Interestingly, the light microscopical investigations for liver sections from those co-treated with betaine (GP III) in comparison with those of group II displayed partial recovery in the form of reduction of dilation and congestion of affected blood vessels and complete disappearance of hyalinization and vacuolation. Some hepatocytes are nearly normal with central, spherical, and vesicular nuclei while others still have pyknotic nuclei. Concerning portal triads, there was a great reduction in their histopathological changes and they appeared nearly normal. These observations were concomitant with those of Abdel-Daim and Abdellatief [30], Heidari et al. [43]. Abdel-Daim and Abdellatief administered betaine to alleviate abamectin toxicity by 250 mg/kg daily for 10 days orally, and Heidari et al. concluded that betaine administration at doses of 10 and 50 mg/kg could lessen alterations in the hepatic tissue of cirrhotic animals.

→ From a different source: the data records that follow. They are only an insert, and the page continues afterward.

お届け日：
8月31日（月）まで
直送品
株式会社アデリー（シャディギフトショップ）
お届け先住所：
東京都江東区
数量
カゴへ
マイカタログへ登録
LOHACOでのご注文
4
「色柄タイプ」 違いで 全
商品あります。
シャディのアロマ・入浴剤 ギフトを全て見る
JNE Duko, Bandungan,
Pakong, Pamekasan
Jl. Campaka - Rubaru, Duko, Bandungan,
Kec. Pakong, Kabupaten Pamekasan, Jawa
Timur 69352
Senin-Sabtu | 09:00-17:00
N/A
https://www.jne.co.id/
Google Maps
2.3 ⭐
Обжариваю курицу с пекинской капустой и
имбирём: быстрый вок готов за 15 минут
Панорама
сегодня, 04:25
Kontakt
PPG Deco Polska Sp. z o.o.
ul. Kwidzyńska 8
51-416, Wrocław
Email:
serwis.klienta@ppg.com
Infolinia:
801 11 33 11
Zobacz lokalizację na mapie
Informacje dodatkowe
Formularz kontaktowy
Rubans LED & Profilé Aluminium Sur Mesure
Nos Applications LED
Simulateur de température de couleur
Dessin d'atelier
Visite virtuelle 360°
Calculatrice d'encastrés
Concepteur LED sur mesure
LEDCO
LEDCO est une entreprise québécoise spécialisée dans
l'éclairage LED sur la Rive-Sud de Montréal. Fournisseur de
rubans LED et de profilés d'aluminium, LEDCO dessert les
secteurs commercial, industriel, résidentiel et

These improvements in hepatic tissue are due to the powerful antioxidant capacity of betaine [89]. Besides its ability to maintain the structural integrity and normal functions of plasma membranes [89]. Betaine can maintain membranes' normal status via its assistance in the methylation of cell membranes and, consequently sustain phosphatidylcholine-phosphatidylethanolamine balance [90]. Betaine also promotes the oxidation process of fatty acids and improves lipid metabolism, as well as increasing high-density lipoprotein cholesterol (HDL-c) level, which interprets the reduction of hepatic steatosis [91]. The reduction of inflammatory cell infiltration is due to betaine obstructing the nuclear factor-κB (NF-κB) signaling pathway, which controls several genes involved in inflammation, such as TNFα, IL-1β, and IL-23 [22].

5 Conclusion

Based on this investigation, we have shown that CuO-NPs have the potential to disrupt the normal functioning of the liver through biochemical, histopathological, and immunohistochemical changes. Additionally, betaine has been found to be effective in reducing these changes. Hence, we suggest administering betaine as a safeguarding agent to individuals who are anticipated to be more susceptible to CuO-NPs exposure, particularly those residing in industrial regions. Despite the administration of betaine, mild degenerative changes are still present in the hepatic tissue. Therefore, additional research is necessary to discover the optimal dosage for maximum improvement, particularly since this is the first study to utilize betaine as a protective agent against hepatotoxicity caused by CuO-NPs.